Items from a data source
((

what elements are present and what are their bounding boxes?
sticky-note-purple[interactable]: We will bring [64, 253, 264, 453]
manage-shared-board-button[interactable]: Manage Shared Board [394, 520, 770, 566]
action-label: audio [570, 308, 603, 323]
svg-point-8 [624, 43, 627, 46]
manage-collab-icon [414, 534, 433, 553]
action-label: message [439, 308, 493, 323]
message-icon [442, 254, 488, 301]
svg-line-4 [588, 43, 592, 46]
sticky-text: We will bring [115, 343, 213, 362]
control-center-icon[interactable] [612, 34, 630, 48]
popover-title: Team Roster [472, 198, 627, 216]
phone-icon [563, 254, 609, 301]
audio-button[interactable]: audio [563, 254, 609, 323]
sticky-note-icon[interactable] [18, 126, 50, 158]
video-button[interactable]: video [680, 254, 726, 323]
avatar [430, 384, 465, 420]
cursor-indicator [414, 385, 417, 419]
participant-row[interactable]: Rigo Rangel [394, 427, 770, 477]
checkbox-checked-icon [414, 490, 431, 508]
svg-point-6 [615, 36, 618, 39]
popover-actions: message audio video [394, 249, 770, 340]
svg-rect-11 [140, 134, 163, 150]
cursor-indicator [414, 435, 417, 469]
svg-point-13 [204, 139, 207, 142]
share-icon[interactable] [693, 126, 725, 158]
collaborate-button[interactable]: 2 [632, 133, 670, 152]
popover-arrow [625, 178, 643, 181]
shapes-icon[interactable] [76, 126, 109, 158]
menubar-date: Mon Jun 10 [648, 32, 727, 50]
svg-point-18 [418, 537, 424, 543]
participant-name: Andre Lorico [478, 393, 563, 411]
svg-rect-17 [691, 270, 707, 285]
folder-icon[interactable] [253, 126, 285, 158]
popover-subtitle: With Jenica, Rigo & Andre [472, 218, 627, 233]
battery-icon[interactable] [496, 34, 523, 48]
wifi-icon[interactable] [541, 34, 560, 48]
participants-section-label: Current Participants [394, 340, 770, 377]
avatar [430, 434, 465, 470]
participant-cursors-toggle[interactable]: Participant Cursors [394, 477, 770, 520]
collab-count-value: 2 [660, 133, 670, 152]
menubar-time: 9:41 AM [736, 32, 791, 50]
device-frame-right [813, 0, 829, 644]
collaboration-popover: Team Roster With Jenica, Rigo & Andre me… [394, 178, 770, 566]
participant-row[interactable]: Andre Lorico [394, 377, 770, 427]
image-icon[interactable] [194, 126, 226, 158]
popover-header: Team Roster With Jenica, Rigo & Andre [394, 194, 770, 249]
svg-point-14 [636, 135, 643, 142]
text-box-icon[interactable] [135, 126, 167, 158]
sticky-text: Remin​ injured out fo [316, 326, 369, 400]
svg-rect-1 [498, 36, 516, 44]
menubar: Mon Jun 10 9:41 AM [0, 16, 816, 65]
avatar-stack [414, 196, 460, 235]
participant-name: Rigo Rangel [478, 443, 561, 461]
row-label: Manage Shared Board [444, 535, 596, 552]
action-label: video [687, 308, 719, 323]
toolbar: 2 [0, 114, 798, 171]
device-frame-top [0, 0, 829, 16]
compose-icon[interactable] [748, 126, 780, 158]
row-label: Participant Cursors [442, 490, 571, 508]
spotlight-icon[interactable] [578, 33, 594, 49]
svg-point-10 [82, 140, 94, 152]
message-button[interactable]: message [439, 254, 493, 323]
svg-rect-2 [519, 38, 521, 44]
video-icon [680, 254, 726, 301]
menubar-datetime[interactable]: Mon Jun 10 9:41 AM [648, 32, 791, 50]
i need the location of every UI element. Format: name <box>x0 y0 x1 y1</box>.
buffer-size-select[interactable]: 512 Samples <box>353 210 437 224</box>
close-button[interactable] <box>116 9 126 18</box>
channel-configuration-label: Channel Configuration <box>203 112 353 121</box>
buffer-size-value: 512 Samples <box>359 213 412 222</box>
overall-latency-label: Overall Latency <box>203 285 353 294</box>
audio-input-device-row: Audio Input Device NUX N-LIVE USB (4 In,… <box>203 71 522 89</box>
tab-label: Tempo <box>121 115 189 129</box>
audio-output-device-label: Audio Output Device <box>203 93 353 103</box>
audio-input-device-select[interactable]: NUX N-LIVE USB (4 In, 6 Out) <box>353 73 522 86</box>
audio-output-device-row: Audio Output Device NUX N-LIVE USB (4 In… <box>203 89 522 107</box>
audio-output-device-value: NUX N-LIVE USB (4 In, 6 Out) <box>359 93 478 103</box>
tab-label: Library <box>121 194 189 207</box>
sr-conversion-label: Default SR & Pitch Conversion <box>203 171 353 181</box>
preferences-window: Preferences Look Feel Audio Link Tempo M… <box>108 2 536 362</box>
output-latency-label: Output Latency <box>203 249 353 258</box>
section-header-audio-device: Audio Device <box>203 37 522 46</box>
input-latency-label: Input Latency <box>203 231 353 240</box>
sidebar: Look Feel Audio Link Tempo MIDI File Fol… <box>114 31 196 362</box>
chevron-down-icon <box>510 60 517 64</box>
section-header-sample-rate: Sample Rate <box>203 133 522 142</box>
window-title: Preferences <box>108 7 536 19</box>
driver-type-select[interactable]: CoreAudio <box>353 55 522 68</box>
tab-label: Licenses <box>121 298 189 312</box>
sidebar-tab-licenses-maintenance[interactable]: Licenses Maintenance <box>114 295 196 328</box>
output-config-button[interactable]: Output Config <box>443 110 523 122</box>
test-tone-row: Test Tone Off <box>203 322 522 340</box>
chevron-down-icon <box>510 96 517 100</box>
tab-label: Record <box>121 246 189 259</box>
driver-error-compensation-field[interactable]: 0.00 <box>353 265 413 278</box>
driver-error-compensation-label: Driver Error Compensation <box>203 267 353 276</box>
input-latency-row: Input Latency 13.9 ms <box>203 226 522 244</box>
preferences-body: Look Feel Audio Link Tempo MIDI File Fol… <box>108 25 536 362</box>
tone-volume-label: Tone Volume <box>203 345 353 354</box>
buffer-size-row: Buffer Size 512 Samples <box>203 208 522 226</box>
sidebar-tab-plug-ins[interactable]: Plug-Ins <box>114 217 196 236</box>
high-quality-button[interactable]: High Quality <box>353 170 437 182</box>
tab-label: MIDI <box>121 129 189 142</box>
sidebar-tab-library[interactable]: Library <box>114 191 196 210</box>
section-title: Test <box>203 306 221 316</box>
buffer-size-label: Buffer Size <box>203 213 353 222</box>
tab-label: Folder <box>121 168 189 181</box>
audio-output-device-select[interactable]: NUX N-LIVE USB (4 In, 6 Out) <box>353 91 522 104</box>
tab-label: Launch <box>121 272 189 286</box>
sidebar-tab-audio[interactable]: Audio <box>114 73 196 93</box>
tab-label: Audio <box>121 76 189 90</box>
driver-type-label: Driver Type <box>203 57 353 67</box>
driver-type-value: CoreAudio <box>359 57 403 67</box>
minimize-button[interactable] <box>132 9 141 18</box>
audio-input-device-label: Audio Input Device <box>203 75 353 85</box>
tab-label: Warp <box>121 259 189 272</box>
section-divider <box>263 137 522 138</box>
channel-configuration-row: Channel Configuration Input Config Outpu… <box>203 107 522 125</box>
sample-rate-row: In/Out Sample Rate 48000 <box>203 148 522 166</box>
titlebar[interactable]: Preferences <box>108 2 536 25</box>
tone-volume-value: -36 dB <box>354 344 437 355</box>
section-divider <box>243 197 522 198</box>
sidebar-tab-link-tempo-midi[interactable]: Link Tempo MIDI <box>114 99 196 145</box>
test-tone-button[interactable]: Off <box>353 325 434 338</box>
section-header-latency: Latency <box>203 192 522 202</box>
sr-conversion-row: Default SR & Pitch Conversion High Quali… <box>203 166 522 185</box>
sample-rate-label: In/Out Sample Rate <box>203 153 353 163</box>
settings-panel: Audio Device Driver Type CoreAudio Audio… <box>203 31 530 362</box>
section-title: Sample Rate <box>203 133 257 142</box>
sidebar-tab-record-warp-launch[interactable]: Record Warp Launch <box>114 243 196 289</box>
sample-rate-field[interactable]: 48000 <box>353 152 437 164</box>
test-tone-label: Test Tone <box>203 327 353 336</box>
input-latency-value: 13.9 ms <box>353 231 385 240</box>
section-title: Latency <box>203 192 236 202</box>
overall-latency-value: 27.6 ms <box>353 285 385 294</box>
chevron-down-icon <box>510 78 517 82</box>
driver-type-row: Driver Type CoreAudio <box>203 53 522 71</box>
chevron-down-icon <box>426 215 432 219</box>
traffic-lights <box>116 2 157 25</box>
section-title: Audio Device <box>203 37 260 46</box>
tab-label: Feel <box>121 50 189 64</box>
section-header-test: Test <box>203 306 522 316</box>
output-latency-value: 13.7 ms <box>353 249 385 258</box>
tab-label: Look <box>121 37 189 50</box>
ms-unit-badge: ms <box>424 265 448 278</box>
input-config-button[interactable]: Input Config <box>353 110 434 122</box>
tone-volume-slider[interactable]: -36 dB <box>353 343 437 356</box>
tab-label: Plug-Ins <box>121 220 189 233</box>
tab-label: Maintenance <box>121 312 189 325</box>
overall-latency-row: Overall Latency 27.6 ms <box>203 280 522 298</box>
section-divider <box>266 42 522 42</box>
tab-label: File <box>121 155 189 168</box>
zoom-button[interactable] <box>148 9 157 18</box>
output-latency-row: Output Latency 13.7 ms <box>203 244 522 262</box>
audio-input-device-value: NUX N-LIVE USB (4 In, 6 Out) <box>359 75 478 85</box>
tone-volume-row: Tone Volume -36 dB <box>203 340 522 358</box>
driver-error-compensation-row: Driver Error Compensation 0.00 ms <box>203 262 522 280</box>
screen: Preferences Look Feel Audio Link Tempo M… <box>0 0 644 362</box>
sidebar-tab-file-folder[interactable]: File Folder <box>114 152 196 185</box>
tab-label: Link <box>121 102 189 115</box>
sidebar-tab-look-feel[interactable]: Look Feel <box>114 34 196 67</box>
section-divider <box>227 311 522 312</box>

))

> **WHAT THIS TASK INVOLVES**
Wherever the string "File" appears in a line above, copy that line.

> **RESPONSE TO THIS EXERCISE**
sidebar: Look Feel Audio Link Tempo MIDI File Fol… <box>114 31 196 362</box>
preferences-body: Look Feel Audio Link Tempo MIDI File Fol… <box>108 25 536 362</box>
tab-label: File <box>121 155 189 168</box>
sidebar-tab-file-folder[interactable]: File Folder <box>114 152 196 185</box>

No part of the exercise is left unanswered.